Far-Field-Based Nonlinear Optimization of Millimeter-Wave Active Antenna for 5G Services

Abstract

This paper presents the design and characterization of millimeter-wave (28/38 GHz), circularly polarized (CP) active antennas, suitable for future 5G services. By augmenting the modeling capabilities of commercially available nonlinear CAD tools, the active antenna design can simultaneously optimize figures of merits for both radiation and nonlinear (NL) performance. The radiating part is computed and optimized layoutwise by means of an artificial neural network (ANN), suitably trained off-line. For the NL design purpose, the harmonic neural network (HNN) of the antenna is subsequently implemented as a standard circuit component, to include the antenna behavior at all the harmonics of its NL regime. This allows avoiding time-consuming electromagnetic (EM)-simulations in the harmonic balance optimization loop. In this way, a well-defined interface between the antenna and the amplifier can be avoided.

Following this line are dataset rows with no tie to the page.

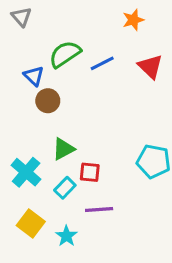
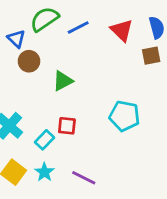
green triangle: (63, 149) -> (63, 81), moved
purple line: (99, 210) -> (84, 178), moved, turned 30
cyan star: (66, 236) -> (44, 172), moved

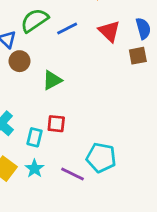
cyan pentagon: (124, 116) -> (101, 158), moved
cyan rectangle: (44, 140) -> (34, 137), turned -30

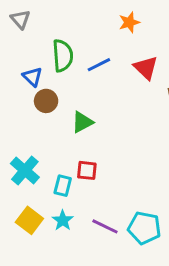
green semicircle: (34, 20) -> (63, 56), turned 120
cyan pentagon: (101, 158) -> (144, 228), moved

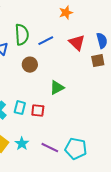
brown circle: (46, 101) -> (30, 65), moved
green triangle: (82, 122) -> (57, 88), moved
cyan rectangle: (63, 186) -> (20, 108), moved

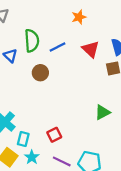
green triangle: (57, 88) -> (102, 112), moved
cyan rectangle: (20, 108) -> (23, 139), moved
red square: (38, 111) -> (54, 135), moved, turned -32

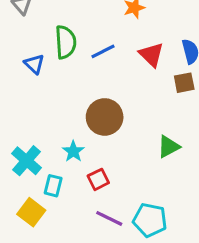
brown circle: (40, 73) -> (105, 117), moved, size x1.5
cyan star: (32, 157) -> (73, 151), moved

To demonstrate the effectiveness of the design approach, one active integrated antenna (AIA), consisting of a class AB amplifier feeding a CP patch at 38 GHz, has been fabricated with the standard 0.1- $\mu \text{m}$ AlGaAs-InGaAs pHEMT technology and extensively measured with respect to both the electrical and radiation performances. To reduce fabrication costs, hybrid integration of the antenna and amplifier connection is used, and the antenna is incorporated into the main PCB.